3D Printed ‘Skimming’ Devices Steal $100,000 from ATMs
(ITnews for Australian Business) A gang of suspected Romanian criminals is using 3D printers and CAD to manufacture “sophisticated” ATM skimming devices used to steal from Sydney residents. NSW Police recently arrested and charged a Romanian national with fraud after a money transfer officer contacted police over a suspicious transaction. Police said they established a dedicated taskforce to address the skimming issue in June after seeing an increase in alleged offenses.
The taskforce found one gang that had allegedly targeted 15 ATMs across metropolitan Sydney, affecting tens of thousands of people and nabbing around $100,000.
Commander of the NSW Fraud and Cybercrime Squad, Detective Superintendent Col Dyson, told iTnews the alleged gang focused on two types of ATM design, with one particularly “sophisticated” skimming device entirely self contained and accompanied by a tiny video camera.

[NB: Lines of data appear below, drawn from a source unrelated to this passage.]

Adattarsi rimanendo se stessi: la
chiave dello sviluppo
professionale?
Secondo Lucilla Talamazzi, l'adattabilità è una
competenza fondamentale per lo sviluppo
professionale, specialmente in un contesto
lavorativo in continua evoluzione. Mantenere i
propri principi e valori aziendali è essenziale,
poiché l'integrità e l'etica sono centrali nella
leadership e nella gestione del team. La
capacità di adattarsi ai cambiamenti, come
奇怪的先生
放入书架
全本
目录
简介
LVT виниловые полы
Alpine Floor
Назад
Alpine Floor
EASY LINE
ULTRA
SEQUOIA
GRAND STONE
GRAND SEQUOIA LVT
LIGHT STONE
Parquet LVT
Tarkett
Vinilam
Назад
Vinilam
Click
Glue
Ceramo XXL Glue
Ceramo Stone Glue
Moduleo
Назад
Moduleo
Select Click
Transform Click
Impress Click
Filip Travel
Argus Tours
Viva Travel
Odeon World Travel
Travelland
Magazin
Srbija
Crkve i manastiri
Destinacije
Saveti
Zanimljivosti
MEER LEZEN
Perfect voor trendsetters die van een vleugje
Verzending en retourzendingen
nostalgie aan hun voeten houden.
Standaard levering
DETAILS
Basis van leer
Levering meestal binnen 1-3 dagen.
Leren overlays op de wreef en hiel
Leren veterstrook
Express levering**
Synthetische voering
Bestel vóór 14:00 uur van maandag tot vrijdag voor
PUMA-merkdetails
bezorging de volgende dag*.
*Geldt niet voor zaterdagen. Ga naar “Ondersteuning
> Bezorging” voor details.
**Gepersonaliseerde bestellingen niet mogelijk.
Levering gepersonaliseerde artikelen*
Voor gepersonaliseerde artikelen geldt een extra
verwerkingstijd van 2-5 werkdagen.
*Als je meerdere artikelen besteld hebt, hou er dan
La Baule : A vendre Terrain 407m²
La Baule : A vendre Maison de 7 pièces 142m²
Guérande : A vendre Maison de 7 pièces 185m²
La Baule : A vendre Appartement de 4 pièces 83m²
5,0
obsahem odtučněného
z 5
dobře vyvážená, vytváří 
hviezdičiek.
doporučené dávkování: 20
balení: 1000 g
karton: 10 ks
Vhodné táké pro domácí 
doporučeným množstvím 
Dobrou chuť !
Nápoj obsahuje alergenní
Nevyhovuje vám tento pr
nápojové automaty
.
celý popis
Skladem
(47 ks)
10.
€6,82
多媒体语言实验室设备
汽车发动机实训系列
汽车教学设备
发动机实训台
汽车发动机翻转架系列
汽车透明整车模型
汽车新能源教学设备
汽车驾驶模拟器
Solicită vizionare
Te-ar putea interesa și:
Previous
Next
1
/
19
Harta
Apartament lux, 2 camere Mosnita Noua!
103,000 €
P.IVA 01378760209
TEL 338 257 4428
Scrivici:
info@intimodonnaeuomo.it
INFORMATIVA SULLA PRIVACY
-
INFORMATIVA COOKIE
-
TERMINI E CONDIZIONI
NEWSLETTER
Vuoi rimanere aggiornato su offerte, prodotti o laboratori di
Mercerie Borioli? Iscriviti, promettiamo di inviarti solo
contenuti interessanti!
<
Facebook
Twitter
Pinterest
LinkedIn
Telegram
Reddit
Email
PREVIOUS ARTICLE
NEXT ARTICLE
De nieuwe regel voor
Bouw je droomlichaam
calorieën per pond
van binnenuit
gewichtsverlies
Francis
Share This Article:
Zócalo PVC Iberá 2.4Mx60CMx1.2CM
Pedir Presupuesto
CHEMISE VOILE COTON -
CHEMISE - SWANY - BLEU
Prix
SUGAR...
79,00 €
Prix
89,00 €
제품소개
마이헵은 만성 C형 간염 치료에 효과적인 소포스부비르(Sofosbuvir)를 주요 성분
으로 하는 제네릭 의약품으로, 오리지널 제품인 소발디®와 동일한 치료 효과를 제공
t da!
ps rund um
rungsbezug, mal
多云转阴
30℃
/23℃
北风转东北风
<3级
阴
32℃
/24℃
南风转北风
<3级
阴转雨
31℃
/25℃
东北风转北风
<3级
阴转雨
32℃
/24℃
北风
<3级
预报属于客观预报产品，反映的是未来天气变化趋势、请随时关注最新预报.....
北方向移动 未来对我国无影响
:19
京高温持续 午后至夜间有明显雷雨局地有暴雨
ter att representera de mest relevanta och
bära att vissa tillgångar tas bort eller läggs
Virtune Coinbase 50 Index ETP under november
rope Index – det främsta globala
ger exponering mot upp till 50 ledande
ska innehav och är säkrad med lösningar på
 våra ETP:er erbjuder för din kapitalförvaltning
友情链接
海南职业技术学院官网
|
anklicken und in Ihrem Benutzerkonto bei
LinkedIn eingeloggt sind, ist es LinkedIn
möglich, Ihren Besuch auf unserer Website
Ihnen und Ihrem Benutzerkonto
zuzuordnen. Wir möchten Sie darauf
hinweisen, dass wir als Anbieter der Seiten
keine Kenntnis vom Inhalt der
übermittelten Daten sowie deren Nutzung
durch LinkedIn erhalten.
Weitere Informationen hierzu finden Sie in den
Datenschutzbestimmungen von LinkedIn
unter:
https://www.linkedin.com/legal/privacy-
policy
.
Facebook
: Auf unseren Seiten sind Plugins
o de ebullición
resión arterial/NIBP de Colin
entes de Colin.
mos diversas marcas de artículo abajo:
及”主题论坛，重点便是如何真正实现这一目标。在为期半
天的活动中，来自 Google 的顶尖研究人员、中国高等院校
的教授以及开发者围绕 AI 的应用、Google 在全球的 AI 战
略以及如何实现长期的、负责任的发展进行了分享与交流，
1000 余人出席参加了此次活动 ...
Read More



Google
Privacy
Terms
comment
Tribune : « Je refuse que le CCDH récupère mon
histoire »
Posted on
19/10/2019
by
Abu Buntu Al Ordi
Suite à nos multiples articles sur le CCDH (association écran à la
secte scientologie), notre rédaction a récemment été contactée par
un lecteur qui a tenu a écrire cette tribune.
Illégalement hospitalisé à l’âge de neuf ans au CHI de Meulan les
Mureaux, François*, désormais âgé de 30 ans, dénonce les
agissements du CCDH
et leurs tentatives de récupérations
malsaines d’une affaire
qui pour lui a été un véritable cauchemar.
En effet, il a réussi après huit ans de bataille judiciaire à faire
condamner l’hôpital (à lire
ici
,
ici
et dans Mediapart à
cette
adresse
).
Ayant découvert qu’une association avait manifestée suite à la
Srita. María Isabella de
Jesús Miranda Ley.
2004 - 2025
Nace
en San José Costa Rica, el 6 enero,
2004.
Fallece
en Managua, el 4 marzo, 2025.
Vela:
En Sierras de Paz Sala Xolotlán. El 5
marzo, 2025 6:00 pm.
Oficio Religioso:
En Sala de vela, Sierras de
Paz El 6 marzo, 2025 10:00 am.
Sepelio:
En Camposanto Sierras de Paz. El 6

Dyson declined to provide detail on how the devices were being manufactured, but said NSW Police were aware the gang was using 3D printers and CAD technology. “These devices are actually manufactured for specific models of ATMs so they fit better and can’t be detected as easily,” he said. “Banks and ATM builders were engaged in an ongoing war with skimmers, constantly developing new methods to defeat the devices while criminals figured out how to thwart them.” For customers, it is “difficult if not impossible” to tell if an ATM has a skimming device attached, Dyson said. The most effective method users can deploy to escape being compromised is simply to cover the keypad as they enter their pin.
NSW Police said they had traced some of the stolen funds to Romania, where it believed the gang originated.